IDOSA É LEVADA DE ESCAVADEIRA APÓS SER RETIRADA DA LAMA NO NEPAL



Uma enorme quantidade de lama e rochas desabou sobre um rio na região do Himalaia, na fronteira entre o Nepal e o Tibete, na China, na quarta-feira (26/8). O impacto provocou uma inundação de grandes proporções no lado nepalês e deixou um cenário de destruição. Pelo menos 157 pessoas morreram, segundo informações das autoridades locais.


Confira detalhes no vídeo:



Além das mortes, centenas de turistas continuam desaparecidos. O gabinete do primeiro-ministro do Nepal informou que 484 turistas ainda não tinham sido localizados. Desse total, 391 são estrangeiros e 93 são nepaleses. As buscas continuam enquanto equipes de emergência tentam alcançar as áreas atingidas.


A região afetada está localizada em uma importante rota utilizada por turistas e peregrinos que seguem em direção ao Kailash Manasarovar, no Tibete. O local é considerado sagrado por hindus e recebe anualmente centenas de peregrinos, principalmente provenientes da Índia e de outras regiões da Ásia.


A presença de visitantes na área durante o período do desastre aumentou a preocupação das autoridades. Entre os estrangeiros desaparecidos estão mais de 100 cidadãos indianos, três norte-americanos e 12 britânicos. O número pode sofrer alterações conforme os trabalhos de identificação e localização avancem.


A força da inundação atingiu comunidades próximas ao rio e provocou danos em construções. Moradores foram surpreendidos pela velocidade com que a água avançou após o deslizamento. A lama e as rochas também dificultaram o deslocamento pelas estradas e o acesso às localidades atingidas.

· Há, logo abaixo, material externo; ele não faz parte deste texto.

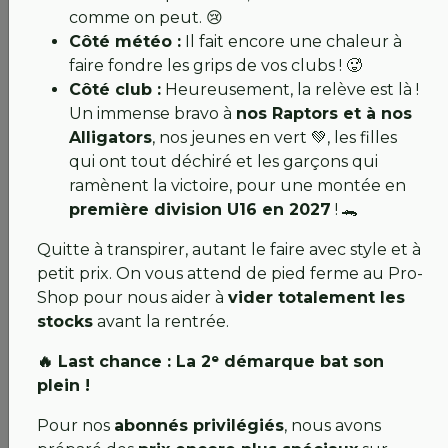
comme on peut. 😢
Côté météo :
Il fait encore une chaleur à
faire fondre les grips de vos clubs ! 🥵
Côté club :
Heureusement, la relève est là !
Un immense bravo à
nos Raptors et à nos
Alligators
, nos jeunes en vert 💚, les filles
qui ont tout déchiré et les garçons qui
RÉOUVERTURE MERCREDI !
ramènent la victoire, pour une montée en
première division U16 en 2027
! 🐊
💚 FLASH INFO SPÉCIAL N° 9 bis du 13 mai 2026 :
RÉOUVERTURE AUJOURD'HUI MERCREDI !
Quitte à transpirer, autant le faire avec style et à
petit prix. On vous attend de pied ferme au Pro-
ENFIN VOTRE RETOUR SUR LES GREENS ! ⛳
Shop pour nous aider à
vider totalement les
stocks
avant la rentrée.
Grâce à l'effort remarquable de nos équipes, le
passage temporaire est désormais
opérationnel
.
🔥 Last chance : La 2ᵉ démarque bat son
Après ces semaines d'attente, le moment est enfin
plein !
venu de fouler à nouveau nos fairways !
Pour nos
abonnés privilégiés
, nous avons
Ce qu'il faut retenir :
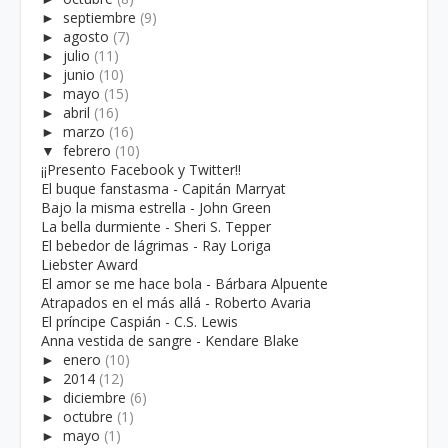
►
septiembre
(9)
►
agosto
(7)
►
julio
(11)
►
junio
(10)
►
mayo
(15)
►
abril
(16)
►
marzo
(16)
▼
febrero
(10)
¡¡Presento Facebook y Twitter!!
El buque fanstasma - Capitán Marryat
Bajo la misma estrella - John Green
La bella durmiente - Sheri S. Tepper
El bebedor de lágrimas - Ray Loriga
Liebster Award
El amor se me hace bola - Bárbara Alpuente
Atrapados en el más allá - Roberto Avaria
El príncipe Caspián - C.S. Lewis
Anna vestida de sangre - Kendare Blake
►
enero
(10)
►
2014
(12)
►
diciembre
(6)
►
octubre
(1)
►
mayo
(1)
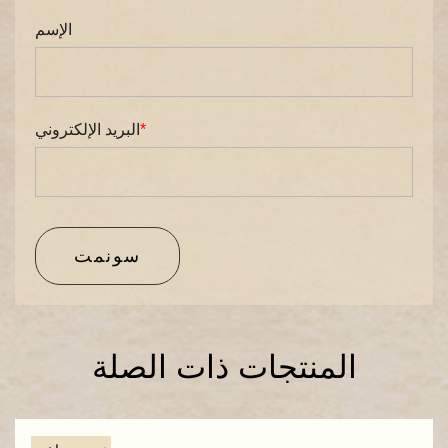
الإسم
*
البريد الإلكتروني
سونمت
المنتجات ذات الصلة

Um dos sobreviventes relatou a dimensão da tragédia ao contar que a água chegou ao andar superior de sua residência. Segundo o relato, ele permaneceu no terraço durante horas enquanto aguardava ajuda. Sua esposa, porém, teria sido soterrada pelo deslizamento antes que o resgate pudesse ser realizado.


Depois de várias horas de espera, o sobrevivente foi retirado da região por um helicóptero. O uso de aeronaves tornou-se fundamental diante das dificuldades enfrentadas pelas equipes terrestres, especialmente em áreas onde estradas e caminhos foram destruídos ou bloqueados pela lama.


As causas exatas do desastre ainda estão sendo investigadas. Relatos iniciais de autoridades nepalesas levantaram a possibilidade de que um terremoto tenha contribuído para o colapso de uma parte inferior de uma geleira. O deslocamento desse material poderia ter provocado uma grande quantidade de água e detritos, desencadeando a inundação.


Essa hipótese, entretanto, ainda precisa ser confirmada por análises técnicas. Especialistas deverão avaliar as condições do terreno, os registros sísmicos e a estrutura das áreas próximas ao rio para determinar o que provocou o deslizamento e a inundação.


O número de moradores locais desaparecidos também permanece incerto. As autoridades ainda precisam verificar diversas áreas atingidas para estabelecer quantas pessoas estavam nas comunidades no momento do desastre.


As equipes de emergência enfrentam condições difíceis durante as buscas. O terreno montanhoso, a presença de lama e pedras e os danos às estradas dificultam a chegada dos socorristas. Em algumas localidades, o transporte aéreo pode ser a única alternativa para retirar sobreviventes ou levar equipamentos.


A situação também preocupa familiares de turistas que estavam viajando pela região. A interrupção das comunicações dificulta o contato com pessoas que possam ter conseguido escapar e estejam em locais seguros.


Além das vítimas, o desastre provocou prejuízos materiais significativos. Casas, estradas e outras estruturas foram afetadas pela força da água e pelo material carregado durante o deslizamento. A recuperação da região deverá exigir uma grande operação de limpeza e reconstrução.


O episódio ocorre em uma área conhecida pelas características naturais e pelo turismo religioso. A rota para Kailash Manasarovar costuma receber visitantes durante esta época do ano, aumentando o movimento na região.


Enquanto as buscas continuam, autoridades nepalesas tentam estabelecer o número definitivo de mortos e desaparecidos. A prioridade é localizar sobreviventes, retirar pessoas de áreas de risco e oferecer atendimento às comunidades afetadas.


Com pelo menos 157 mortes confirmadas e 484 turistas sem paradeiro conhecido, o desastre já é considerado uma das ocorrências mais graves registradas na região. A dimensão total da tragédia, no entanto, ainda depende do avanço das operações de resgate e da confirmação das informações sobre os desaparecidos.